If you are newly married or about to get married, then, the following is a must for you. Next time, when you get an opportunity to stay with an elderly and successfully married couple, observe them closely. Here, the term successfully refers to the happiness the couple get from each other. You will easily find that they have carefully built the success of their marriage, on five important elements known as selflessness, commitment, friendship, laughs and fun in marriage and support at good Times
The meaning of selflessness is very simple. It is just an art of pleasing your spouse and make her/him happy. Spouses, with such determination, will always put in 110% of their efforts, to satisfy their partner. But, such efforts should come from the heart, with a firm commitment to put the happiness of your spouse, before yours. This selflessness, should come without any preconceived notion or condition and it should come spontaneously, without the need of any extra effort. The selflessness, has always blended with a maturity, to fulfill the comfort of your spouse and magnanimity to eschew, failures from your partner.
It is a fact that the term commitment is not fully understood by many from the marital point of view. In simple terms, commitment is a decisiveness of both the spouses, to continue the marriage despite all the odds. Spouses really committed to each other, will have all the three types of commitments such as personal, principled and a structural. One must remember that commitment to spouse, is not a one time affair and it is a lifetime matter. The spouses should convey this commitment, through vibrant actions instead of a passive silence.
Friendship in Marriage
Social science researchers have found that nurturing friendship by the spouses makes the marriage a success. The basis of friendship, starts with a thorough understanding of the likes and dislikes of the other. The real friendship in a marriage, appreciates the positive performances of the partner, while evaluating the negative aspects, for positive correction. Such a friendship, allows the spouses to realize, respect and honor the doings of the other. The spouses in friendship, will always enjoy and relish whatever the little things they do every day, nurture and relish such little acts and will carefully take it to the next level.
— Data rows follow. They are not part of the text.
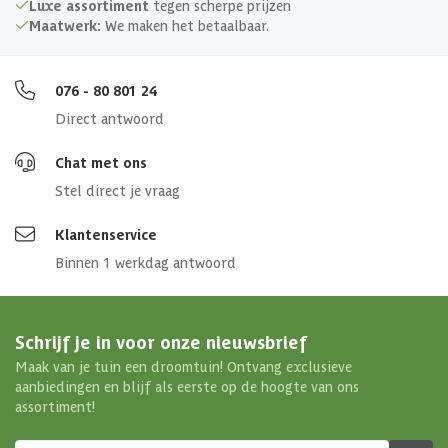
Luxe assortiment
tegen scherpe prijzen
Maatwerk:
We maken het betaalbaar.
076 - 80 801 24
Direct antwoord
Chat met ons
Stel direct je vraag
Klantenservice
Binnen 1 werkdag antwoord
Schrijf je in voor onze nieuwsbrief
Maak van je tuin een droomtuin! Ontvang exclusieve
aanbiedingen en blijf als eerste op de hoogte van ons
assortiment!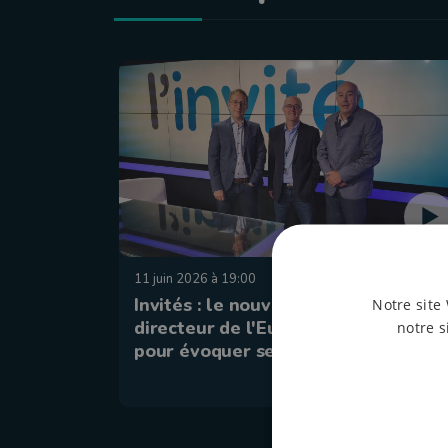
11 juin 2026 à 19:00
Invités : le nouveau et l'ancien
Notre site 
directeur de l'Euro Space Center
notre s
pour évoquer ses 35 ans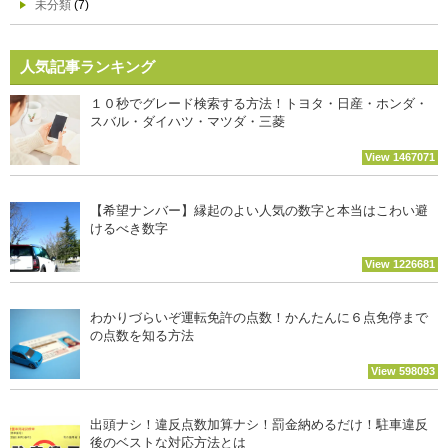
未分類
(7)
人気記事ランキング
１０秒でグレード検索する方法！トヨタ・日産・ホンダ・
スバル・ダイハツ・マツダ・三菱
View 1467071
【希望ナンバー】縁起のよい人気の数字と本当はこわい避
けるべき数字
View 1226681
わかりづらいぞ運転免許の点数！かんたんに６点免停まで
の点数を知る方法
View 598093
出頭ナシ！違反点数加算ナシ！罰金納めるだけ！駐車違反
後のベストな対応方法とは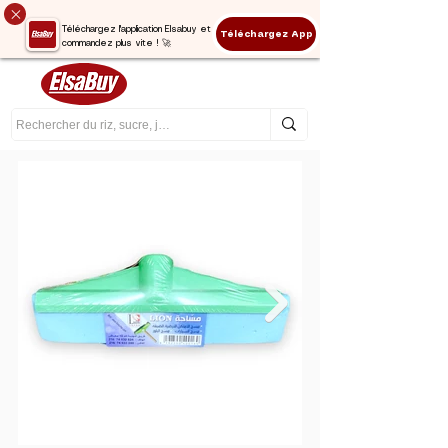
Téléchargez l'application Elsabuy et
Téléchargez App
commandez plus vite ! 🚀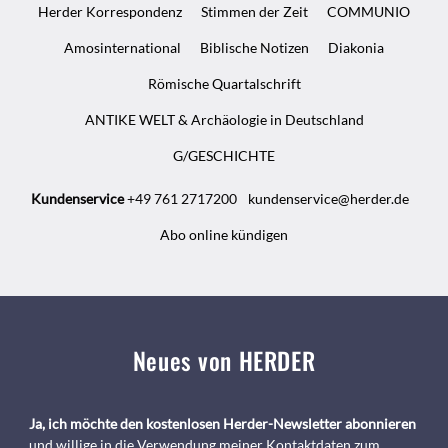
Herder Korrespondenz
Stimmen der Zeit
COMMUNIO
Amosinternational
Biblische Notizen
Diakonia
Römische Quartalschrift
ANTIKE WELT & Archäologie in Deutschland
G/GESCHICHTE
Kundenservice
+49 761 2717200
kundenservice@herder.de
Abo online kündigen
Neues von HERDER
Ja, ich möchte den kostenlosen Herder-Newsletter abonnieren
und willige in die Verwendung meiner Kontaktdaten zum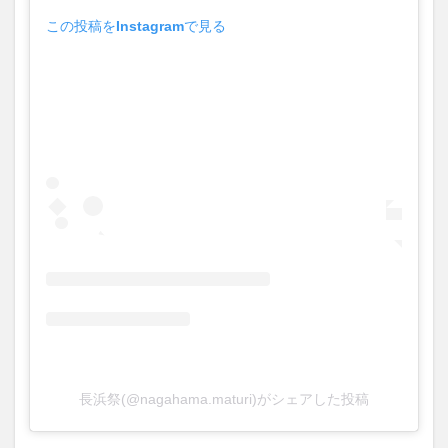
大分駅近く
大神ファーム
大谷翔平選手
この投稿をInstagramで見る
姫島村
子ども教室
子ども服
子育て
宇佐市
居酒屋
屋台
平和市民公園能楽堂
庄内町カフェ
府内
投票
挾間町
新幹線
新店
日出
日出町
日田市
昆虫食
明豊
書店
期間限定
本
杵築市
津久見市
海開き
温泉
湧水
湯布院
滝
漢方
炭火焼き
焼き菓子
犬
玖珠郡
由布市
由布院
甲子園
石仏
磨崖仏
祝祭の広場
神社
祭り
秋
移転
竹田
竹田市
竹田市ディナー
紅葉
絵本
自動販売機
自転車
臼杵市
舞台
芋
花
花火
茶碗蒸し
蕎麦
虹
長浜祭(@nagahama.maturi)がシェアした投稿
衆議院選挙
複合公共施設
観光
観光スポット
話題
豊後大野
豊後大野市
豊後高田市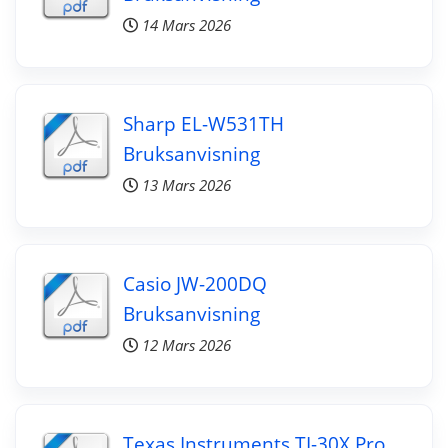
14 Mars 2026
Sharp EL-W531TH
Bruksanvisning
13 Mars 2026
Casio JW-200DQ
Bruksanvisning
12 Mars 2026
Texas Instruments TI-30X Pro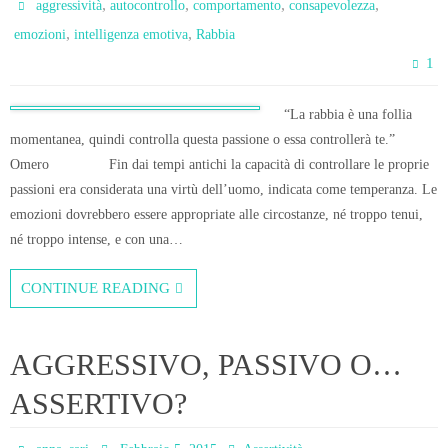
,
,
,
,
aggressività
autocontrollo
comportamento
consapevolezza
,
,
emozioni
intelligenza emotiva
Rabbia
1
“La rabbia è una follia
momentanea, quindi controlla questa passione o essa controllerà te.”
Omero Fin dai tempi antichi la capacità di controllare le proprie
passioni era considerata una virtù dell’uomo, indicata come temperanza. Le
emozioni dovrebbero essere appropriate alle circostanze, né troppo tenui,
né troppo intense, e con una…
CONTINUE READING
AGGRESSIVO, PASSIVO O…
ASSERTIVO?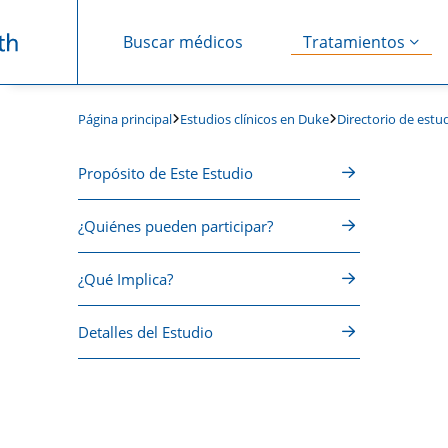
Buscar médicos
Tratamientos
Saltar navegación
Estudios clínicos en Duke
Directorio de estud
Página principal
Propósito de Este Estudio
¿Quiénes pueden participar?
¿Qué Implica?
Detalles del Estudio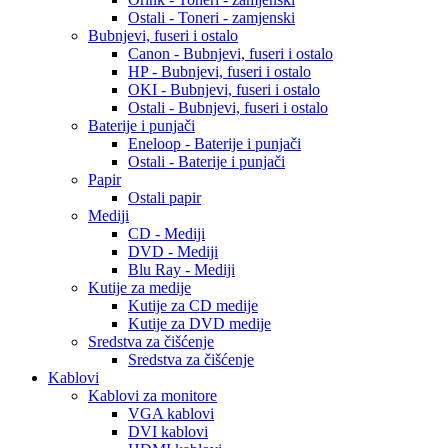
Ostali - Toneri - zamjenski
Bubnjevi, fuseri i ostalo
Canon - Bubnjevi, fuseri i ostalo
HP - Bubnjevi, fuseri i ostalo
OKI - Bubnjevi, fuseri i ostalo
Ostali - Bubnjevi, fuseri i ostalo
Baterije i punjači
Eneloop - Baterije i punjači
Ostali - Baterije i punjači
Papir
Ostali papir
Mediji
CD - Mediji
DVD - Mediji
Blu Ray - Mediji
Kutije za medije
Kutije za CD medije
Kutije za DVD medije
Sredstva za čišćenje
Sredstva za čišćenje
Kablovi
Kablovi za monitore
VGA kablovi
DVI kablovi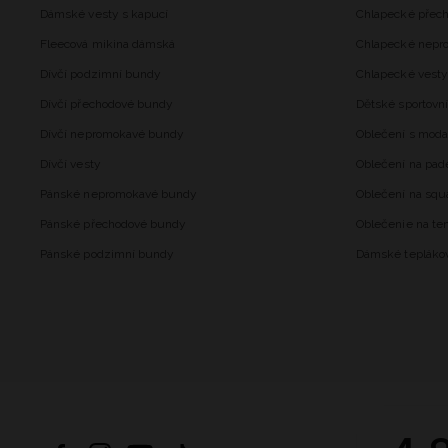
Dámské vesty s kapucí
Chlapecké přec
Fleecová mikina dámská
Chlapecké nepr
Dívčí podzimní bundy
Chlapecké vesty
Dívčí přechodové bundy
Dětské sportovní
Dívčí nepromokavé bundy
Oblečení s mod
Dívčí vesty
Oblečení na pad
Pánské nepromokavé bundy
Oblečení na squ
Pánské přechodové bundy
Oblečenie na ten
Pánské podzimní bundy
Dámské tepláko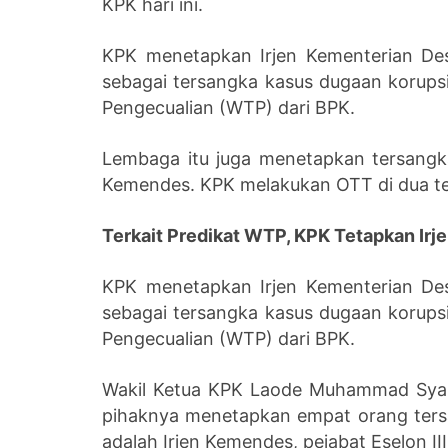
KPK hari ini.
KPK menetapkan Irjen Kementerian De
sebagai tersangka kasus dugaan korupsi
Pengecualian (WTP) dari BPK.
Lembaga itu juga menetapkan tersangka
Kemendes. KPK melakukan OTT di dua t
Terkait Predikat WTP, KPK Tetapkan Ir
KPK menetapkan Irjen Kementerian De
sebagai tersangka kasus dugaan korupsi
Pengecualian (WTP) dari BPK.
Wakil Ketua KPK Laode Muhammad Syari
pihaknya menetapkan empat orang ter
adalah Irjen Kemendes, pejabat Eselon I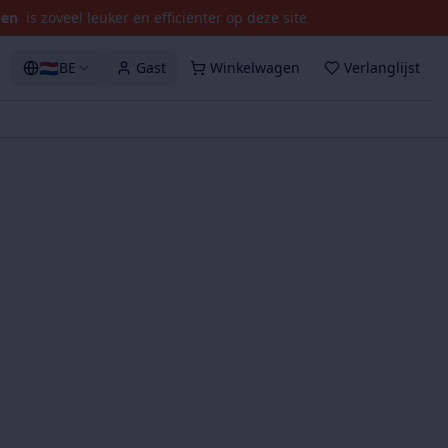
pen
is zoveel leuker en efficiënter op deze site
🇳🇱
BE
Gast
Winkelwagen
Verlanglijst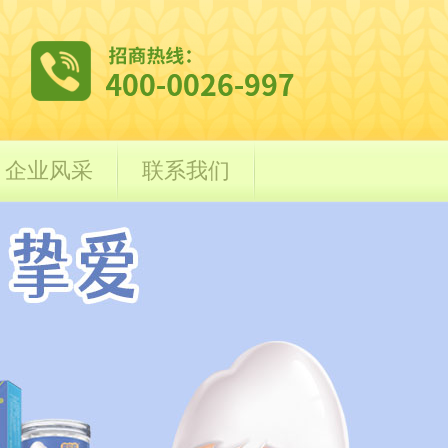
企业风采
联系我们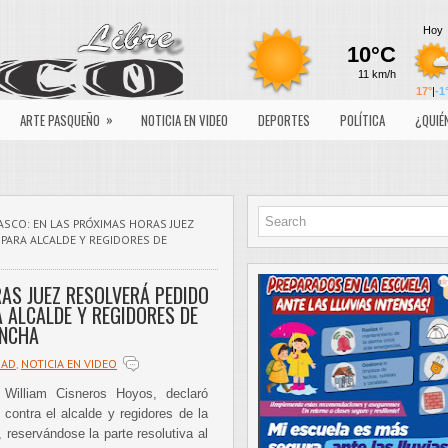
»
ARTE PASQUEÑO
NOTICIA EN VIDEO
DEPORTES
POLÍTICA
¿QUIÉ
ASCO: EN LAS PRÓXIMAS HORAS JUEZ
 PARA ALCALDE Y REGIDORES DE
AS JUEZ RESOLVERÁ PEDIDO
A ALCALDE Y REGIDORES DE
NCHA
DAD
,
NOTICIA EN VIDEO
, William Cisneros Hoyos, declaró
 contra el alcalde y regidores de la
 reservándose la parte resolutiva al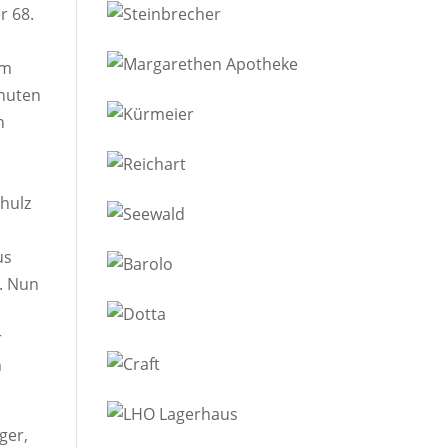
r 68.
em
inuten
n
chulz
us
e. Nun
r
h
ger,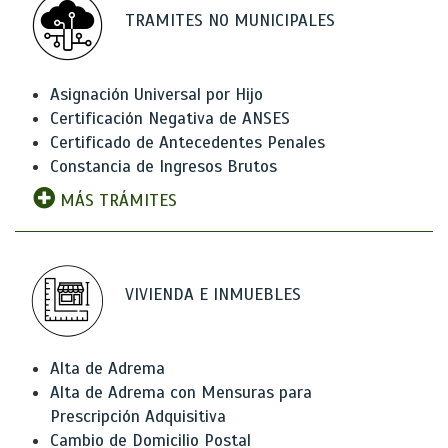
TRAMITES NO MUNICIPALES
Asignación Universal por Hijo
Certificación Negativa de ANSES
Certificado de Antecedentes Penales
Constancia de Ingresos Brutos
MÁS TRÁMITES
VIVIENDA E INMUEBLES
Alta de Adrema
Alta de Adrema con Mensuras para
Prescripción Adquisitiva
Cambio de Domicilio Postal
Laughs and Fun in Marriage
Most of the couples, considers marriage as a very serious business and become busy with the errands of marriage.The first victim of such seriousness, is fun and laughs. They get drowned with errands such as working, housekeeping, finance managing and will hardly have time for sleep. The couple becomes more active with the birth of children. The laugh and fun, slowly get disappeared from their marriage relationship, without their real knowledge. The spouses should become aware of this missing element and allocate time for laughs and fun to sustain their marriage.
Support at Good Times
One may find it odd to discover that support at good times, sustains a marriage. Most of us are aware of the support extended by the spouse, at the time of struggle and it comes handy to win over a problem. Support at good times, is altogether a different component. It is the support and participation given by one partner to the success of the other. Such support to the partner, starts with asking questions, clearing doubts about a project or attempt, giving encouragement, complimenting on every success and finally celebrating the success of achievement. The spouses should learn to support and celebrate the success of their partner. While the support at bad times holds the family intact and assists in the growth of family, the support at good times sustains the love between the partners and keeps their marriage intact.